3B). In addition, severin phosphorylation seemed to be
regulated at the substrate level since Ca2+ strongly
reduced phosphorylation of severin, whereas autophosphorylation of the
kinase and phosphorylation of DS211C were nearly unchanged (Fig. 4). In
two-dimensional gel electrophoresis, purified severin resolved in three
bands suggesting that also in vivo severin is subject to
phosphorylation. Treatment of purified severin with severin kinase
resulted in an additional more acidic spot (data not shown). It is at
present not clear whether phosphorylation influences one or more of the
in vitro activities of severin. This important issue is
difficult to resolve because one has to be able to obtain not only
fully phosphorylated severin, but also distinguish and characterize the
phosphorylation sites in native severin as opposed to recombinant
domains 1 (DS151) and domains 2 + 3 (DS211C). Phosphorylation of
fragmin, the Physarum homologue of severin, by a casein
kinase II enzyme had no effect on the in vitro activity of
fragmin (14). The authors speculate that phosphorylation of fragmin
could be associated with an intracellular redistribution similar to
gCAP39 which was shown to be preferentially associated with nuclear
preparations in the phosphorylated state (13).
Several members of the GCK subfamily are responsive to cellular stress.

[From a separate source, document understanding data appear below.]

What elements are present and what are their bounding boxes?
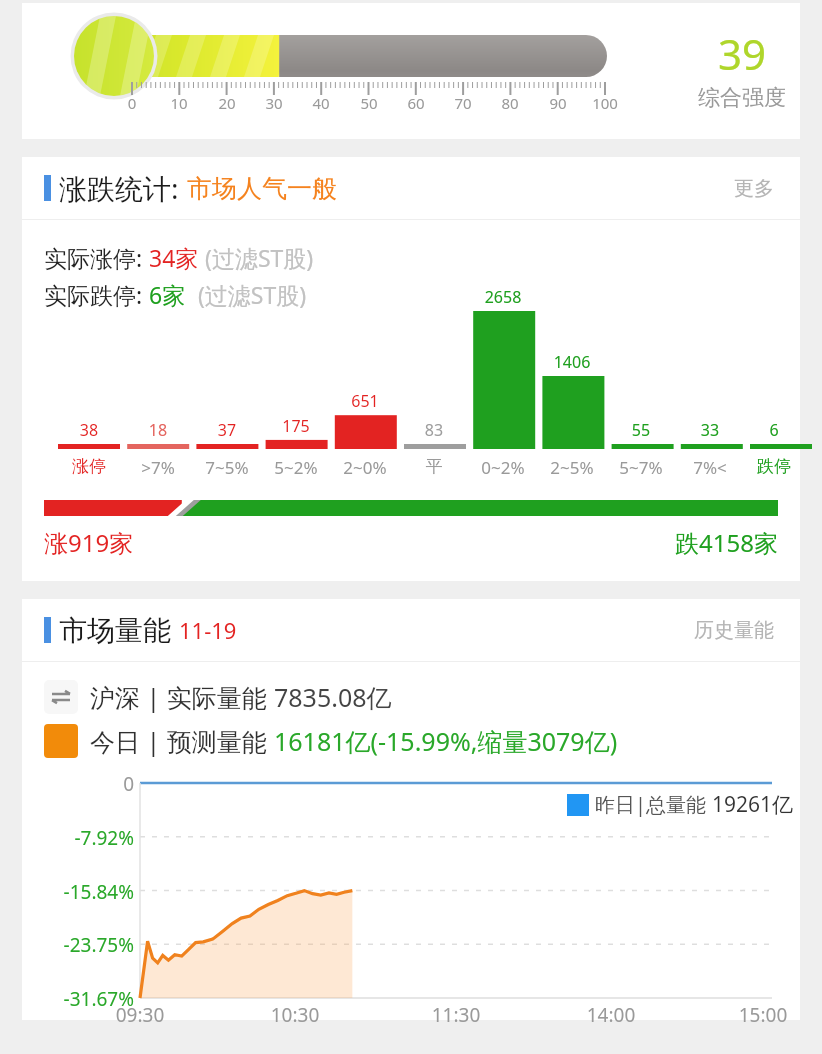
staticText: 175 bbox=[265, 415, 327, 437]
staticText: 7%< bbox=[679, 456, 741, 479]
staticText: 市场量能 bbox=[59, 613, 171, 648]
staticText: 30 bbox=[256, 93, 292, 113]
staticText: 6 bbox=[748, 419, 800, 441]
staticText: 11-19 bbox=[179, 615, 237, 645]
staticText: 跌4158家 bbox=[675, 526, 778, 559]
staticText: 5~7% bbox=[610, 456, 672, 479]
staticText: 6家 bbox=[149, 279, 186, 310]
staticText: 1406 bbox=[541, 351, 603, 373]
staticText: (过滤ST股) bbox=[199, 242, 314, 273]
staticText: 更多 bbox=[734, 176, 774, 201]
staticText: 83 bbox=[403, 419, 465, 441]
staticText: 100 bbox=[587, 93, 623, 113]
staticText: 651 bbox=[334, 390, 396, 412]
button[interactable]: 切换市场 bbox=[44, 680, 78, 714]
staticText: 市场人气一般 bbox=[187, 173, 337, 204]
staticText: 60 bbox=[398, 93, 434, 113]
staticText: 15:00 bbox=[727, 1002, 799, 1028]
staticText: 11:30 bbox=[420, 1002, 492, 1028]
staticText: 33 bbox=[679, 419, 741, 441]
staticText: 34家 bbox=[149, 242, 199, 273]
staticText: 综合强度 bbox=[698, 84, 786, 112]
staticText: -7.92% bbox=[22, 825, 134, 851]
staticText: >7% bbox=[127, 456, 189, 479]
staticText: -15.84% bbox=[22, 879, 134, 905]
staticText: 90 bbox=[540, 93, 576, 113]
staticText: 实际涨停: bbox=[44, 242, 149, 273]
staticText: 40 bbox=[303, 93, 339, 113]
staticText: 38 bbox=[58, 419, 120, 441]
staticText: (过滤ST股) bbox=[186, 279, 307, 310]
staticText: 0~2% bbox=[472, 456, 534, 479]
staticText: 今日 | 预测量能 bbox=[90, 724, 274, 758]
staticText: 09:30 bbox=[104, 1002, 176, 1028]
staticText: 沪深 | 实际量能 bbox=[90, 680, 274, 714]
staticText: 2658 bbox=[472, 286, 534, 308]
staticText: 55 bbox=[610, 419, 672, 441]
staticText: 0 bbox=[114, 93, 150, 113]
staticText: 跌停 bbox=[748, 456, 800, 477]
staticText: 37 bbox=[196, 419, 258, 441]
staticText: 5~2% bbox=[265, 456, 327, 479]
staticText: 39 bbox=[718, 25, 767, 82]
staticText: 10:30 bbox=[259, 1002, 331, 1028]
staticText: 16181亿(-15.99%,缩量3079亿) bbox=[274, 724, 618, 758]
staticText: -31.67% bbox=[22, 986, 134, 1012]
button[interactable]: 更多 bbox=[730, 170, 778, 207]
staticText: 19261亿 bbox=[712, 790, 794, 819]
staticText: 历史量能 bbox=[694, 618, 774, 643]
staticText: 涨919家 bbox=[44, 526, 134, 559]
staticText: 2~0% bbox=[334, 456, 396, 479]
staticText: 平 bbox=[403, 456, 465, 477]
staticText: 20 bbox=[209, 93, 245, 113]
staticText: 10 bbox=[161, 93, 197, 113]
staticText: -23.75% bbox=[22, 932, 134, 958]
staticText: 80 bbox=[492, 93, 528, 113]
staticText: 涨跌统计: bbox=[59, 169, 179, 207]
staticText: 0 bbox=[22, 771, 134, 797]
staticText: 昨日|总量能 bbox=[595, 791, 712, 818]
staticText: 70 bbox=[445, 93, 481, 113]
staticText: 14:00 bbox=[575, 1002, 647, 1028]
button[interactable]: 0 bbox=[22, 3, 800, 139]
staticText: 实际跌停: bbox=[44, 279, 149, 310]
staticText: 涨停 bbox=[58, 456, 120, 477]
button[interactable]: 历史量能 bbox=[690, 612, 778, 649]
staticText: 50 bbox=[351, 93, 387, 113]
staticText: 18 bbox=[127, 419, 189, 441]
staticText: 7~5% bbox=[196, 456, 258, 479]
staticText: 7835.08亿 bbox=[274, 680, 392, 714]
staticText: 2~5% bbox=[541, 456, 603, 479]
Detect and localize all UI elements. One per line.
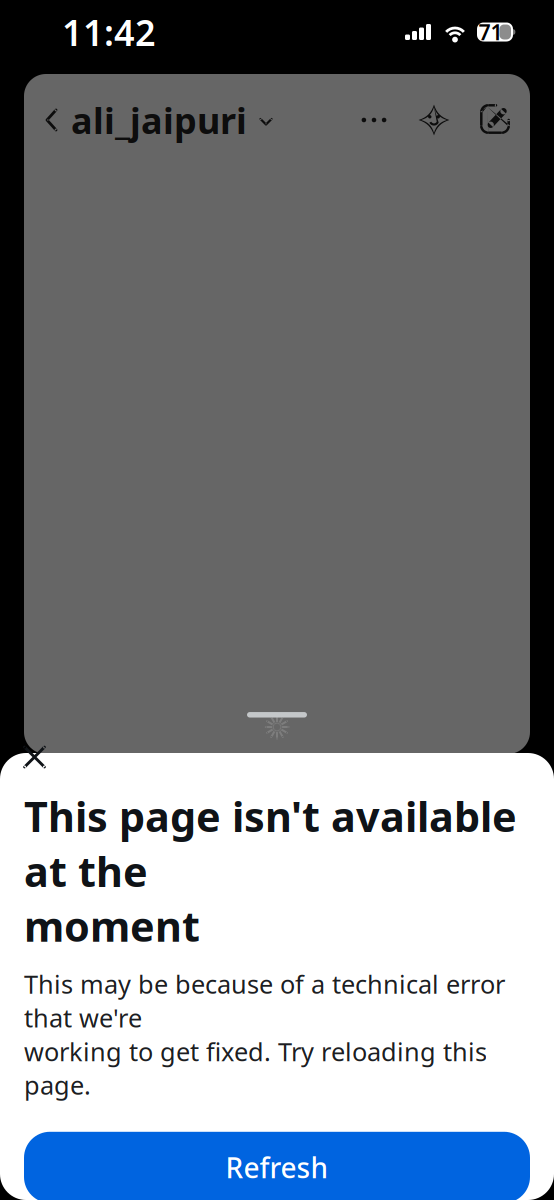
button[interactable]: ali_jaipuri [24,88,273,152]
button[interactable]: New message [476,100,516,140]
staticText: This may be because of a technical error… [24,967,505,1102]
button[interactable]: More options [354,100,394,140]
staticText: Refresh [226,1149,328,1186]
staticText: 71 [478,18,502,46]
button[interactable]: Meta AI [412,98,456,142]
staticText: This page isn't available at the moment [24,788,517,953]
button[interactable]: Refresh [24,1132,530,1200]
staticText: 11:42 [62,8,156,56]
staticText: ali_jaipuri [71,96,247,144]
button[interactable]: Close [0,718,64,780]
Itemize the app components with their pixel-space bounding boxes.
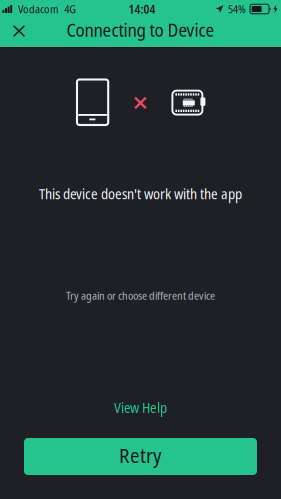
staticText: Try again or choose different device [66,288,215,303]
staticText: View Help [114,398,167,417]
staticText: 54% [228,2,246,16]
staticText: Vodacom [18,1,58,17]
button[interactable]: Retry [24,438,257,475]
button[interactable]: View Help [104,395,177,420]
staticText: 14:04 [128,1,156,17]
staticText: Connecting to Device [66,17,214,42]
staticText: Retry [119,441,162,469]
button[interactable]: Close [0,19,38,46]
staticText: 4G [64,1,76,17]
staticText: This device doesn't work with the app [39,184,242,203]
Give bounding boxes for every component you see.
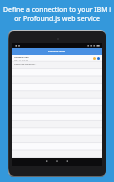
button[interactable]: Create New Connection... bbox=[12, 61, 102, 68]
staticText: or Profound.js web service bbox=[14, 14, 100, 23]
other: Device navigation bar bbox=[12, 158, 102, 166]
button[interactable]: Profound.js Mobile bbox=[12, 48, 102, 55]
staticText: Hardware Login bbox=[14, 56, 29, 59]
staticText: May 1 15 - 3:14 PM bbox=[14, 59, 29, 61]
staticText: Profound.js Mobile bbox=[48, 50, 66, 53]
button[interactable]: Hardware Login bbox=[12, 55, 102, 61]
staticText: Create New Connection... bbox=[14, 63, 37, 66]
staticText: Define a connection to your IBM i bbox=[3, 5, 111, 14]
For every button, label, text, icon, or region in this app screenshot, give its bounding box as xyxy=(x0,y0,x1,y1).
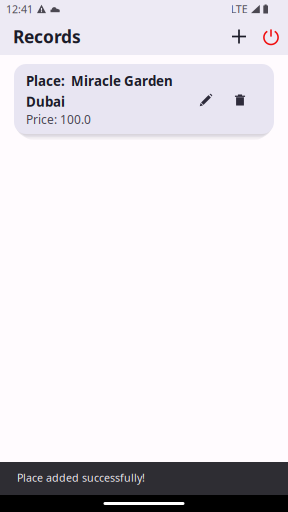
staticText: 12:41 xyxy=(6,2,33,16)
button[interactable]: Edit record xyxy=(192,86,220,114)
staticText: Place: Miracle Garden Dubai xyxy=(26,72,173,110)
button[interactable]: Log out xyxy=(255,20,287,52)
staticText: LTE xyxy=(231,2,248,16)
staticText: Place added successfully! xyxy=(17,470,145,485)
button[interactable]: Add record xyxy=(223,20,255,52)
staticText: Records xyxy=(13,25,81,48)
button[interactable]: Delete record xyxy=(226,86,254,114)
staticText: Price: 100.0 xyxy=(26,111,91,127)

Sps1p has been shown to become activated in response to nutrient
deprivation (53). Human Krs-1 and Krs-2, which are identical with MST1
and MST2, are activated upon treatment of cells with staurosporine,
okadaic acid, high concentrations of sodium arsenite, and extreme heat
shock at 55 °C (40, 54, 55). The activity of another member, human
SOK-1, was shown to be induced severalfold by oxidant stress, but not
by growth factors, alkylating agents, cytokines, heat shock, and
osmotic stress. It most likely controls a novel stress response pathway since it is not involved in already defined MAPK cascades (45). This
leads to the assumption that members from the GCK subfamily are
important for the response of eukaryotic cells to environmental stresses. The in vivo regulation of severin kinase is not
yet known. However, its close similarity to human SOK-1 and other kinases of the GCK subfamily suggests that it might also be activated in response to cellular stress. Possibly its activation leads to
phosphorylation of severin and connects an extracellular signal to the
cytoskeleton via an as yet unknown regulatory cascade. Disruption of
the severin kinase gene and in vivo labeling experiments should help to unravel the in vivo role of
Dictyostelium severin kinase.
We thank Dr. R. Kessin for sharing cDNA
libraries, Drs. Ch. Andréoli, R. Gräf, J. Faix, and A. A. Noegel as well as K.-P. Janssen and H. Felgner for stimulating
discussions and help during this work, and D. Rieger and S. Thiel for
excellent technical assistance.
The nucleotide sequence(s) reported in this paper has been submitted to the GenBankTM/EMBL Data Bank with accession number(s) AF059534.